CVE-2021-47987
HighCVSS 7.5Exploitation Probability (EPSS)
Low risk2th percentile — higher than 2% of all known CVEs
Summary
The vulnerability concerns a supply chain incident in Parse Server before version 4.10.0, where incorrect version tags were pushed to the official repository pointing to an unreviewed personal fork of a contributor with write access. No releases were published with these tags; a project was exposed only if it defined a git-based dependency referencing one of the affected tags (e.g., parse-server#4.9.3). The code behind the tags was not reviewed or approved, and although no malicious code was identified, the introduction of security vulnerabilities could not be ruled out.
Risk Assessment
The risk for the organization is the potential exploitation of unauthorized code that could have contained security vulnerabilities, potentially leading to compromise of integrity, confidentiality, or availability of systems using Parse Server.
Recommendation
It is recommended to immediately update Parse Server to version 4.10.0 or later and verify that no git dependencies reference the affected tags (e.g., parse-server#4.9.3).

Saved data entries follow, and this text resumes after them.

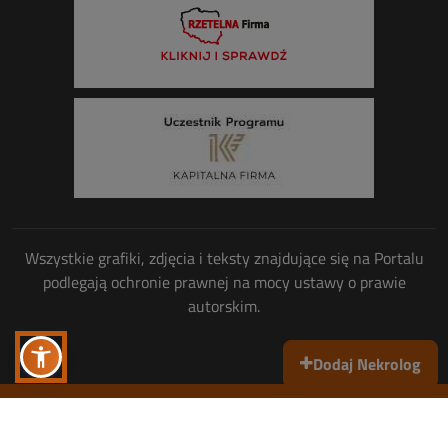
Wszystkie grafiki, zdjęcia i teksty znajdujące się na Portalu
podlegają ochronie prawnej na mocy ustawy o prawie
autorskim.
Dodaj Nekrolog
Wszelkie prawa zastrzeżone
© Copyright 2013-2026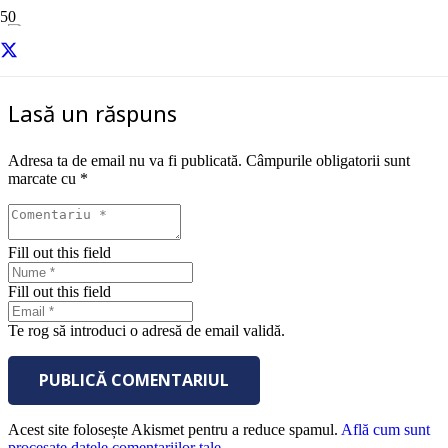
centype-despre-noi-about-sales-performance
Lasă un răspuns
Adresa ta de email nu va fi publicată.
Câmpurile obligatorii sunt
marcate cu
*
Fill out this field
Fill out this field
Te rog să introduci o adresă de email validă.
PUBLICĂ COMENTARIUL
Acest site folosește Akismet pentru a reduce spamul.
Află cum sunt
procesate datele comentariilor tale
.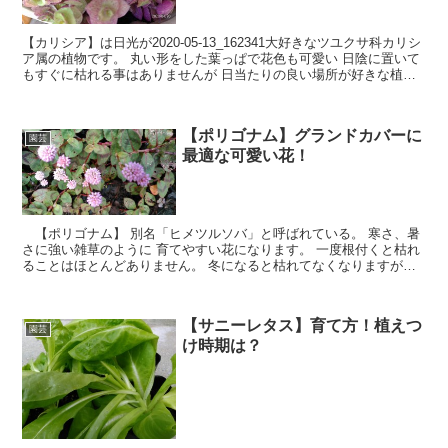
【カリシア】は日光が2020-05-13_162341大好きなツユクサ科カリシ
ア属の植物です。 丸い形をした葉っぱで花色も可愛い 日陰に置いて
もすぐに枯れる事はありませんが 日当たりの良い場所が好きな植物
です。 夏の強い日差しは、葉が焼ける事があるので 真夏は半日陰に
移動できる鉢植えがおススメです。
【ポリゴナム】グランドカバーに
園芸
最適な可愛い花！
【ポリゴナム】 別名「ヒメツルソバ」と呼ばれている。 寒さ、暑
さに強い雑草のように 育てやすい花になります。 一度根付くと枯れ
ることはほとんどありません。 冬になると枯れてなくなりますが、
暖かくなる春には 葉っぱがでてきます。 強い繫殖力で、横に這うよ
うに広がる多年草で 可愛い小さな花を咲かせます。
【サニーレタス】育て方！植えつ
園芸
け時期は？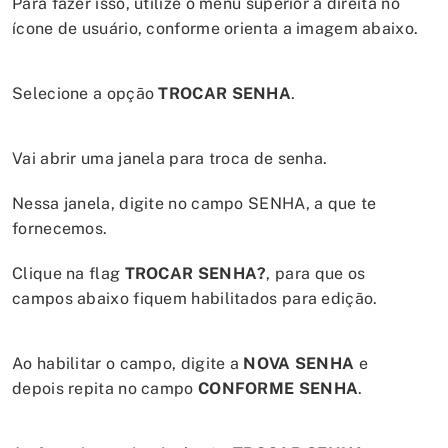
Para fazer isso, utilize o menu superior à direita no
ícone de usuário, conforme orienta a imagem abaixo.
Selecione a opção
TROCAR SENHA
.
Vai abrir uma janela para troca de senha.
Nessa janela, digite no campo SENHA, a que te
fornecemos.
Clique na flag
TROCAR SENHA?
, para que os
campos abaixo fiquem habilitados para edição.
Ao habilitar o campo, digite a
NOVA SENHA
e
depois repita no campo
CONFORME SENHA
.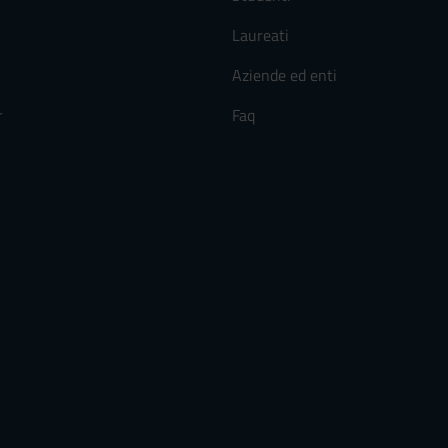
Laureati
Aziende ed enti
r
Faq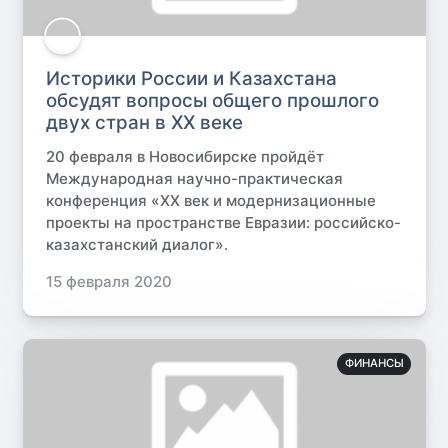
Историки России и Казахстана
обсудят вопросы общего прошлого
двух стран в ХХ веке
20 февраля в Новосибирске пройдёт
Международная научно-практическая
конференция «ХХ век и модернизационные
проекты на пространстве Евразии: российско-
казахстанский диалог».
15 февраля 2020
ФИНАНСЫ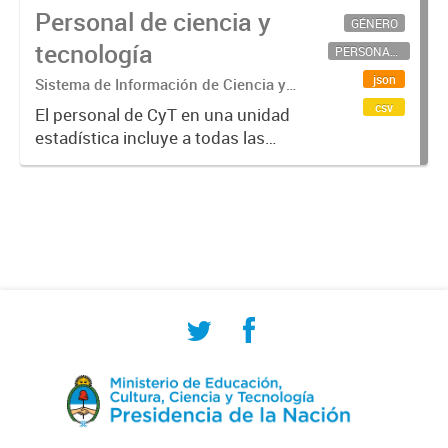
Personal de ciencia y
GÉNERO
tecnología
PERSONAL CIENTÍFICO-TECNOLÓGICO
json
Sistema de Información de Ciencia y
Tecnología Argentino (SICYTAR)
csv
El personal de CyT en una unidad
estadística incluye a todas las
personas involucradas
directamente en I+D así como a
aquellas que brindan servicios
directos para las actividades de I +
D (como...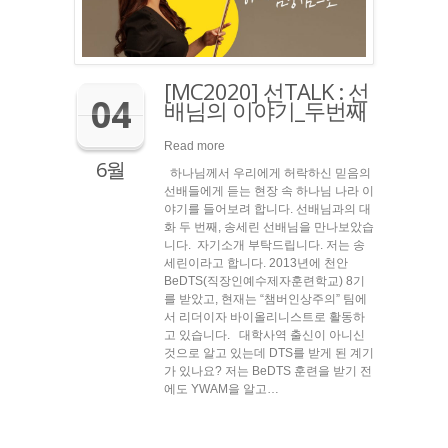
[MC2020] 선TALK : 선
04
배님의 이야기_두번째
Read more
6월
하나님께서 우리에게 허락하신 믿음의
선배들에게 듣는 현장 속 하나님 나라 이
야기를 들어보려 합니다. 선배님과의 대
화 두 번째, 송세린 선배님을 만나보았습
니다. 자기소개 부탁드립니다. 저는 송
세린이라고 합니다. 2013년에 천안
BeDTS(직장인예수제자훈련학교) 8기
를 받았고, 현재는 “챔버인상주의” 팀에
서 리더이자 바이올리니스트로 활동하
고 있습니다. 대학사역 출신이 아니신
것으로 알고 있는데 DTS를 받게 된 계기
가 있나요? 저는 BeDTS 훈련을 받기 전
에도 YWAM을 알고…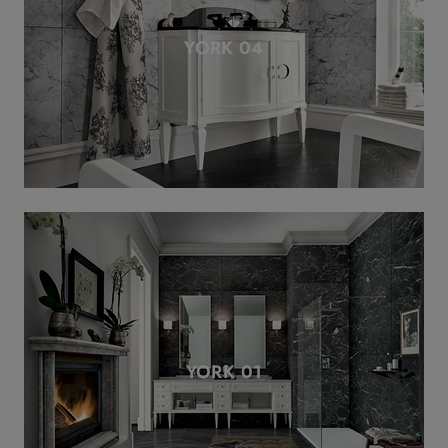
YORK 04
YORK 01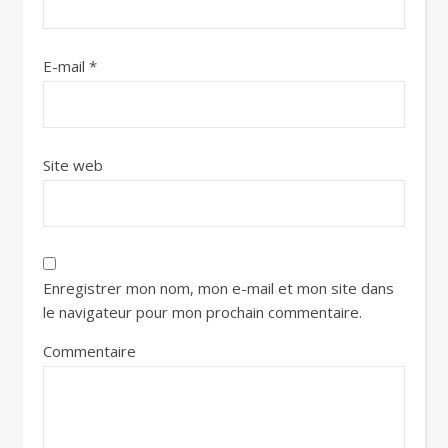
E-mail
*
Site web
Enregistrer mon nom, mon e-mail et mon site dans
le navigateur pour mon prochain commentaire.
Commentaire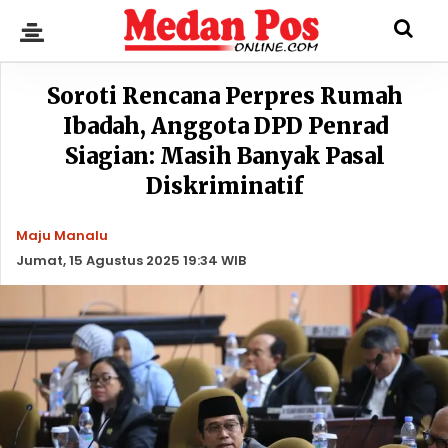
Soroti Rencana Perpres Rumah
Ibadah, Anggota DPD Penrad
Siagian: Masih Banyak Pasal
Diskriminatif
Maju Manalu
Jumat, 15 Agustus 2025 19:34 WIB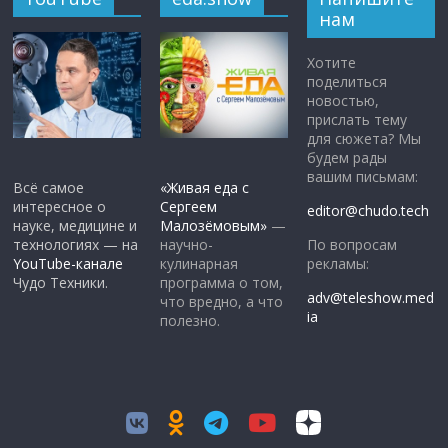
нам
Хотите
поделиться
новостью,
прислать тему
для сюжета? Мы
будем рады
вашим письмам:
Всё самое
«Живая еда с
интересное о
Сергеем
editor@chudo.tech
науке, медицине и
Малозёмовым»
—
По вопросам
технологиях — на
научно-
рекламы:
YouTube-канале
кулинарная
Чудо Техники.
программа о том,
adv@teleshow.med
что вредно, а что
ia
полезно.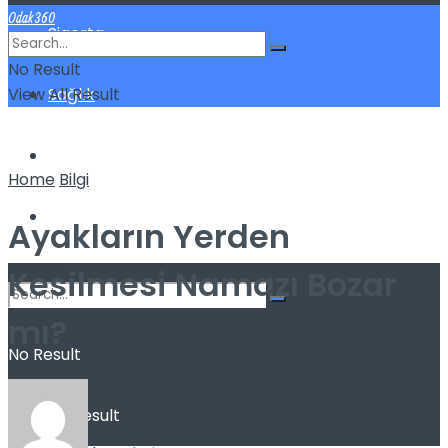
Odak360
Sigorta
No Result
View All Result
Sağlık
Spor
Home
Bilgi
Kilo Verme
Ayakların Yerden
Kesilmesi Namazı Bozar
mı?
No Result
View All Result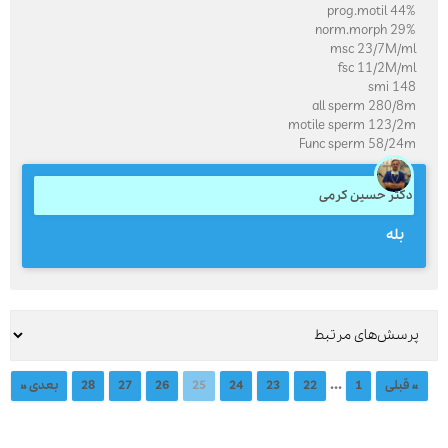
prog.motil 44%
norm.morph 29%
msc 23/7M/ml
fsc 11/2M/ml
smi 148
all sperm 280/8m
motile sperm 123/2m
Func sperm 58/24m
دکتر حسین کرمی
بله
...
« قبلی
1
22
23
24
25
26
27
28
بعدی »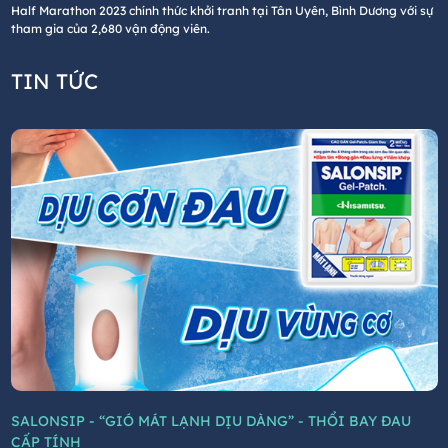
Half Marathon 2023 chính thức khởi tranh tại Tân Uyên, Bình Dương với sự
tham gia của 2,680 vận động viên.
TIN TỨC
SALONSIP - “GIÓ MÁT LẠNH DỊU DÀNG” - THỔI BAY ĐAU
CẤP TÍNH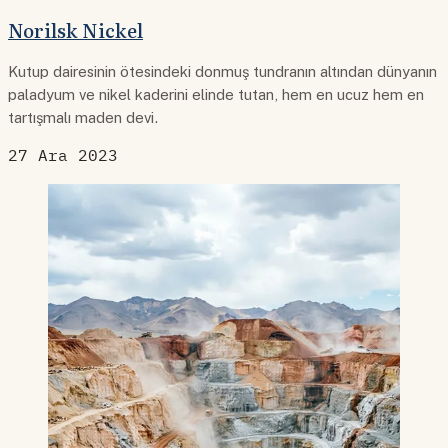
Norilsk Nickel
Kutup dairesinin ötesindeki donmuş tundranın altından dünyanın
paladyum ve nikel kaderini elinde tutan, hem en ucuz hem en
tartışmalı maden devi.
27 Ara 2023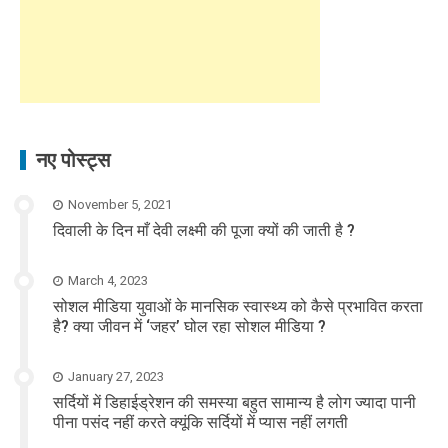
नए पोस्ट्स
November 5, 2021
दिवाली के दिन माँ देवी लक्ष्मी की पूजा क्यों की जाती है ?
March 4, 2023
सोशल मीडिया युवाओं के मानसिक स्वास्थ्य को कैसे प्रभावित करता
है? क्या जीवन में ‘जहर’ घोल रहा सोशल मीडिया ?
January 27, 2023
सर्दियों में डिहाईड्रेशन की समस्या बहुत सामान्य है लोग ज्यादा पानी
पीना पसंद नहीं करते क्यूंकि सर्दियों में प्यास नहीं लगती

Original NVD description (English source)
Parse Server before 4.10.0 was affected by a supply chain incident in which incorrect version tags were pushed to the official repository pointing to an unreviewed personal fork of a contributor with write access. No releases were published with these tags; a project was exposed only if it defined a git-based dependency referencing one of the affected tags (for example, parse-server#4.9.3). The code behind the tags was not reviewed or approved, and although no malicious code was identified, the introduction of security vulnerabilities could not be ruled out.